(Page-level text extractions)
━━━━━━━━━━━━━━━━

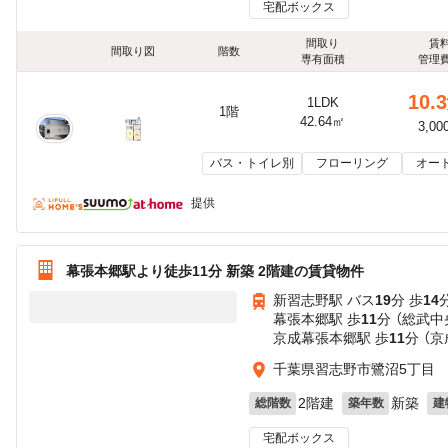
宅配ボックス
間取り
賃
間取り図
階数
専有面積
管理
10.3
1LDK
1階
42.64㎡
3,00
バス・トイレ別
フローリング
オー
提供
幕張本郷駅より徒歩11分 新築 2階建の賃貸物件
新習志野駅 バス
19
分 歩
14
幕張本郷駅 歩
11
分 （総武中
京成幕張本郷駅 歩
11
分 （
千葉県習志野市鷺沼5丁目
2階建
新築
総階数
築年数
建
宅配ボックス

━━━━━━━━━━━━━━━━

* What you need to do
Each record above is to be restated exactly, with its pictures removed from the copy.

* Output below
宅配ボックス
間取り
賃
間取り図
階数
専有面積
管理
10.3
1LDK
1階
42.64㎡
3,00
バス・トイレ別
フローリング
オー
提供
幕張本郷駅より徒歩11分 新築 2階建の賃貸物件
新習志野駅 バス
19
分 歩
14
幕張本郷駅 歩
11
分 （総武中
京成幕張本郷駅 歩
11
分 （
千葉県習志野市鷺沼5丁目
2階建
新築
総階数
築年数
建
宅配ボックス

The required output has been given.